Homepage Timothy Kaler
About Me

I'm a PhD student at MIT in the EECS department and a member of the Supertech research group within the Computer Science and Artificial Intelligence Laboratory (CSAIL). In my research I work on engineering high-performance multicore algorithms that have nice properties - such as serial semantics.

My email address is: tfk @ mit.edu. Feel free to email me as long as you're human (bots, be honest!).

Recreation

If you have played Monopoly and are also interested in learning a bit about the way money influences politics then you may like the infographic Monopoly: Congressional Edition which visualizes the money spent by various industries/groups for lobbying.

Do you like chess, lasers, and computers named Joshua? Then you might enjoy watching some game playing programs in action on the Leiserchess Scrimmage Server. Students in MIT's performance engineering course (6.172) have used the scrimmage server to challenge other team's game playing programs to friendly games of Leiserchess as a part of the course's final project.

Once upon a time, I worked as a freelancer and contributor within the vBulletin community designing modifications and new applications for internet forums.

Publications

Optimal Reissue Policies For Reducing Tail-Latency
Tim Kaler, Yuxiong He, Sameh Elnikety
29th ACM Symposium on Parallelism in Algorithms and Architectures, 2017

Interactive services send redundant requests to multiple different replicas to meet stringent tail latency requirements. These additional (reissue) requests mitigate the impact of non-deterministic delays within the system and thus increase the probability of receiving an on-time response. There are two existing approaches of using reissue requests to reduce tail latency. (1) Reissue requests immediately to one or more replicas, which multiplies the load and runs the risk of overloading the system. (2) Reissue requests if not completed after a fixed delay. The delay helps to bound the number of extra reissue requests, but it also reduces the chance for those requests to respond before a tail latency target. We introduce a new family of reissue policies, Single-Time/Random (SingleR), that reissue requests after a delay d with probability q.

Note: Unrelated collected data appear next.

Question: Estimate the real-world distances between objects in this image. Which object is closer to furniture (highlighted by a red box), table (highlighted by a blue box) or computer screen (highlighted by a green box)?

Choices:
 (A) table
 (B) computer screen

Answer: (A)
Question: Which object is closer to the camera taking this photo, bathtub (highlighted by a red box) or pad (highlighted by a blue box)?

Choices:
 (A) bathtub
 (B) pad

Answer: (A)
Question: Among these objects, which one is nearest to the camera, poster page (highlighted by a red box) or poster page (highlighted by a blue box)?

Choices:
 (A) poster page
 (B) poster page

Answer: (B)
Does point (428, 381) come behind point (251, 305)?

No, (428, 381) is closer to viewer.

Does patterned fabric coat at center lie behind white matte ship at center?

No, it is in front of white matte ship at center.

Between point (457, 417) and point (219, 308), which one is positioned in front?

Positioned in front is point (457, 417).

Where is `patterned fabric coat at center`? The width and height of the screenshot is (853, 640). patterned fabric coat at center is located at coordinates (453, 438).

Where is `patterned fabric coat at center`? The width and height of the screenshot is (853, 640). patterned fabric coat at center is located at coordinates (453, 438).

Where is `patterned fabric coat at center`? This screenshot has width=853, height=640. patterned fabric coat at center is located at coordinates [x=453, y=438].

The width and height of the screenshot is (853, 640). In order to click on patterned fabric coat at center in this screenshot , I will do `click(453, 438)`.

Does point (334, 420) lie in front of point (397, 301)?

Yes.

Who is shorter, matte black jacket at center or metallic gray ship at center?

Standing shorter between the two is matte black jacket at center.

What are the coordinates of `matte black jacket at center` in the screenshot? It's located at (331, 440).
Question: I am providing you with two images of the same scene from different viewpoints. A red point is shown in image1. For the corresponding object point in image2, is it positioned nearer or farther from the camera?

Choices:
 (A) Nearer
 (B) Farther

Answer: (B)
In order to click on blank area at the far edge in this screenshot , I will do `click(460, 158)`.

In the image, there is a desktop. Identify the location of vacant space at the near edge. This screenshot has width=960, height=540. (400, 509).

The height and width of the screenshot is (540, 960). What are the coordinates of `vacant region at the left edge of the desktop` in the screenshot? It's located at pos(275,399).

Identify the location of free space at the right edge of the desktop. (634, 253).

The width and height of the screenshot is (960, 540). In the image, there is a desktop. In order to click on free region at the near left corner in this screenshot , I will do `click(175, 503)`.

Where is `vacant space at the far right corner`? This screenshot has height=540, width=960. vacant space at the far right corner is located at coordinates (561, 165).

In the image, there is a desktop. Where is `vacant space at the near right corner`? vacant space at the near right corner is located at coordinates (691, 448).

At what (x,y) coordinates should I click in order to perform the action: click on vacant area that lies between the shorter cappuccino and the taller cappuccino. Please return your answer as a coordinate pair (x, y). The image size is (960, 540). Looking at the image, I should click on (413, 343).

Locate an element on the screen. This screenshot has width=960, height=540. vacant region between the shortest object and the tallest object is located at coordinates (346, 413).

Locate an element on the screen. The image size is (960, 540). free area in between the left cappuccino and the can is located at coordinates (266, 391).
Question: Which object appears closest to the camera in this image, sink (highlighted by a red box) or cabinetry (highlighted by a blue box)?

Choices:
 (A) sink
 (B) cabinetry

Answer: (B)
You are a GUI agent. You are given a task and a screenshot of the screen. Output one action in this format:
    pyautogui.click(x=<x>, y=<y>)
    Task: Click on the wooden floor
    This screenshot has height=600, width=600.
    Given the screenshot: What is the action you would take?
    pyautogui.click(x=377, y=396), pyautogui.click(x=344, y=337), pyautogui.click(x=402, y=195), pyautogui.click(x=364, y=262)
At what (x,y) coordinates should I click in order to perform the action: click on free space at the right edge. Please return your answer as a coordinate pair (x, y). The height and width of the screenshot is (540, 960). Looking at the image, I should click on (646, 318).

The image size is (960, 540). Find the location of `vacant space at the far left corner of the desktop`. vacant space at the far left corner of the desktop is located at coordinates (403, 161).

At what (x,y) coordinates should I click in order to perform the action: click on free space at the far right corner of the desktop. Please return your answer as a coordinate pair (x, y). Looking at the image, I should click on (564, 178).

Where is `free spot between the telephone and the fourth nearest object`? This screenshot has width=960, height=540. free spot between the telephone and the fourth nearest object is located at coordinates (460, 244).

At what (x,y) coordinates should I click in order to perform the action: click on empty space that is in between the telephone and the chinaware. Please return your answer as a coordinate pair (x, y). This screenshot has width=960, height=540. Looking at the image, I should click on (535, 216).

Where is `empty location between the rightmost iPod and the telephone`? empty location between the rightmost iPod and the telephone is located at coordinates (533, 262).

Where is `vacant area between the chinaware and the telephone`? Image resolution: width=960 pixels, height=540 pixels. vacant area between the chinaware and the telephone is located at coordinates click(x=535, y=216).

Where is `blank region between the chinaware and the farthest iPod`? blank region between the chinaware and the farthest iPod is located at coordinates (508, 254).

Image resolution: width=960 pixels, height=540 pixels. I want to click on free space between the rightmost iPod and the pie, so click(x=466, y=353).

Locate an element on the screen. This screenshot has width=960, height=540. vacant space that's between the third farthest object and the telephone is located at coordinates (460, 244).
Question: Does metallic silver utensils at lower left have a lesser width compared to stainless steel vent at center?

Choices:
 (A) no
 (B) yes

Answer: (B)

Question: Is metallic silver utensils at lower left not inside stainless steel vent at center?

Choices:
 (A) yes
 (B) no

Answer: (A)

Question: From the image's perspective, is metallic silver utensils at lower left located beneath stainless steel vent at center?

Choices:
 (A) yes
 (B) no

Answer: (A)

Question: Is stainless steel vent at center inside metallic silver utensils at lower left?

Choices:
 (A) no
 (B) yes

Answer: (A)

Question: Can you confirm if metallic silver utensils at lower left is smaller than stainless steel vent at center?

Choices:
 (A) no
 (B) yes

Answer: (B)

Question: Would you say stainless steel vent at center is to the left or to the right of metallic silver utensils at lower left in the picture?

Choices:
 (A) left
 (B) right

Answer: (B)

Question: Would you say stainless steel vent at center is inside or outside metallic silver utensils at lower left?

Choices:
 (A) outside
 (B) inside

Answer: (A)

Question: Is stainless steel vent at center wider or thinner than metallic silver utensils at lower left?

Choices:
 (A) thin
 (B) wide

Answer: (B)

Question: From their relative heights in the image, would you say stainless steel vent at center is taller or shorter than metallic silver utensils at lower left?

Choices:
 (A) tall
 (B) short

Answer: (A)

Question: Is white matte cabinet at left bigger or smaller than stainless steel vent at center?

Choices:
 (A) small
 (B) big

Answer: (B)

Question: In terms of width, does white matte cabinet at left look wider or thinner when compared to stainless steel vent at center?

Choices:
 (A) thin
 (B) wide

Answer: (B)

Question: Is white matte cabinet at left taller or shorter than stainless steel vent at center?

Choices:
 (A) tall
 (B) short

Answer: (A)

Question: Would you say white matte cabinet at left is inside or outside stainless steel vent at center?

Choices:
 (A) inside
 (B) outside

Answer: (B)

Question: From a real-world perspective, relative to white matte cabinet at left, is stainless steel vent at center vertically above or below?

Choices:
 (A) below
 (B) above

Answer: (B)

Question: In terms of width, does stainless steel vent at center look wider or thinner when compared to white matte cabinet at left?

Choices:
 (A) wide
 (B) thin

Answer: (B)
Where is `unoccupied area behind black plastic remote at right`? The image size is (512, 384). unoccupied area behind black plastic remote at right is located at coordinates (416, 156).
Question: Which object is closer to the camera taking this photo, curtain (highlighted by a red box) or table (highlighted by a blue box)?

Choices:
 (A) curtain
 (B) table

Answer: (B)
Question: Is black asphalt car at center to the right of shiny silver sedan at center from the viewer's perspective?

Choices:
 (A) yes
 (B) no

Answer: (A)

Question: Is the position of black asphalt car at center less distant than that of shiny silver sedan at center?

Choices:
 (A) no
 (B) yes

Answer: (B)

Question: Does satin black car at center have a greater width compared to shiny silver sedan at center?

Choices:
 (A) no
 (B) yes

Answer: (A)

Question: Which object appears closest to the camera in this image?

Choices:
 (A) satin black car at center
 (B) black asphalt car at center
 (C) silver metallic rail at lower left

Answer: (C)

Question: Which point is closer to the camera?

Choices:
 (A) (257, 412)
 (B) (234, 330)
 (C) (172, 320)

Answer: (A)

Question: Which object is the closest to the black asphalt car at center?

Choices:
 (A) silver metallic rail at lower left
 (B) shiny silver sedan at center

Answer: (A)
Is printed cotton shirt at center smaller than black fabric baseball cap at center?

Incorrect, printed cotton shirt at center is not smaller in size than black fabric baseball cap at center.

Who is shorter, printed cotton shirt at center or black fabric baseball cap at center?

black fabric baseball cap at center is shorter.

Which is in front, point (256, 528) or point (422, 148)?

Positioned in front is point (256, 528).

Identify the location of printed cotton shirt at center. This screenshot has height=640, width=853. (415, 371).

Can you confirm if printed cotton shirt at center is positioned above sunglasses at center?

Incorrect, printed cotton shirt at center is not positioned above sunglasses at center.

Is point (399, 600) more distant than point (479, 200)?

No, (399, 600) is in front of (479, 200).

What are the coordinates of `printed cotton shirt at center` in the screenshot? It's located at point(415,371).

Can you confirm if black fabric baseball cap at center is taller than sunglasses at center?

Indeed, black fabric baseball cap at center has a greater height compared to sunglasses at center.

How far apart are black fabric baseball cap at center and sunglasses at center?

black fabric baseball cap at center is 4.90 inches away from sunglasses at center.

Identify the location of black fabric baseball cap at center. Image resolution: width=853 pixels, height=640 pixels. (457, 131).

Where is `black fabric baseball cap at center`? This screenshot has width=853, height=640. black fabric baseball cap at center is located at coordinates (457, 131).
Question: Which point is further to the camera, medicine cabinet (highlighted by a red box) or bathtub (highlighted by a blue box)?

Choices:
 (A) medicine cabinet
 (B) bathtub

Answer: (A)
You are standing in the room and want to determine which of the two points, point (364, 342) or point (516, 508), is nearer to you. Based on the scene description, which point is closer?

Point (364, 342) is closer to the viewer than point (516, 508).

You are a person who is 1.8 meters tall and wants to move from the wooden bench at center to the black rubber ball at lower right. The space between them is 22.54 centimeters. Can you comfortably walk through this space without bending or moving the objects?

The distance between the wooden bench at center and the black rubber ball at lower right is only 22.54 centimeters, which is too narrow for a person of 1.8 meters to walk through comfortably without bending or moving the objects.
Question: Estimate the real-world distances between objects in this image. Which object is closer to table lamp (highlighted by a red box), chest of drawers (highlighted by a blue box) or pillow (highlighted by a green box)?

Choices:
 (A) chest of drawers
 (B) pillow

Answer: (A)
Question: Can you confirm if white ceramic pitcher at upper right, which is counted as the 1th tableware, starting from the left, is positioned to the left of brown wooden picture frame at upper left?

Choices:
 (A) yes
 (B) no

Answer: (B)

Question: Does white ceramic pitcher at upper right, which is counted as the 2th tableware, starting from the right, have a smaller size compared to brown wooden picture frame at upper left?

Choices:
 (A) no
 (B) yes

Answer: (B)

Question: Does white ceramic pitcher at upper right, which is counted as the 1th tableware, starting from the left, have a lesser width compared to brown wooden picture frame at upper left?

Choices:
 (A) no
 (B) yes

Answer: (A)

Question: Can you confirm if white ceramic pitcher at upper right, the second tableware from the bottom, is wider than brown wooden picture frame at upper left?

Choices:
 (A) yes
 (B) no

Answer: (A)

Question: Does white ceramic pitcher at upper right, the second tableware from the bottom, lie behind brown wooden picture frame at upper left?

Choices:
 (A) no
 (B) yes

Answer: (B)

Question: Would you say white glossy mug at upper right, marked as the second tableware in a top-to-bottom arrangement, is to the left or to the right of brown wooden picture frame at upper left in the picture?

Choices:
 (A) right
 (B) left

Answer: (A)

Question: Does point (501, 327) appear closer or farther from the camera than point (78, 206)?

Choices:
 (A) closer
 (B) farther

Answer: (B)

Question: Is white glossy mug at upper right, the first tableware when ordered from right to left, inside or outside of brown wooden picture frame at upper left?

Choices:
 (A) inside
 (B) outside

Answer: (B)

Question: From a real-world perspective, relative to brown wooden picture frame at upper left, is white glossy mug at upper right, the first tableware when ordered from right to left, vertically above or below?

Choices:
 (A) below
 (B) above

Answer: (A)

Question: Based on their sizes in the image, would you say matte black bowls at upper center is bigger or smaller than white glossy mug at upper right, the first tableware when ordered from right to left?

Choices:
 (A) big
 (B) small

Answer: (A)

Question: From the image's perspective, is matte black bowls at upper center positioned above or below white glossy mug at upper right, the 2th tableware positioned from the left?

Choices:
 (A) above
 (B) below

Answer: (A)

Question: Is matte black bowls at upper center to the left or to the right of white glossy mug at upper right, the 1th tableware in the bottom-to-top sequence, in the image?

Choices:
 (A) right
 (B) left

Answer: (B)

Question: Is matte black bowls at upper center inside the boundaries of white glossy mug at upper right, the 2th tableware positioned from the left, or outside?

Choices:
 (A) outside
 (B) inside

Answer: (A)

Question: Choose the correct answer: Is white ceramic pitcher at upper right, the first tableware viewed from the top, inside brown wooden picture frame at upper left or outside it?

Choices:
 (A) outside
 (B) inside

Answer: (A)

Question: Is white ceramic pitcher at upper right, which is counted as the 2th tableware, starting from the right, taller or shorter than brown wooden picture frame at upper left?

SingleR employs randomness to bound the reissue rate, while allowing requests to be reissued early enough so they have sufficient time to respond, exploiting the benefits of both immediate and delayed reissue of prior work. We formally prove that SingleR is optimal even when compared to more complex policies that reissue multiple times. To use SingleR for interactive services, we provide efficient algorithms for calculating optimal reissue delay and probability from response time logs through data-driven approach. We apply iterative adaptation for systems with load-dependent queuing delays. The key advantage of this data-driven approach is its wide applicability and effectiveness to systems with various design choices and workload properties. We evaluated SingleR policies thoroughly. We use simulation to illustrate its internals and demonstrate its robustness to a wide range of workloads. We conduct system experiments on the Redis key-value store and Lucene search server. The results show that for utilizations ranging from 40-60%, SingleR reduces the 99th-percentile latency of Redis by 30-70% by reissuing only 2% of requests, and the 99th-percentile latency of Lucene by 15-25% by reissuing 1% only.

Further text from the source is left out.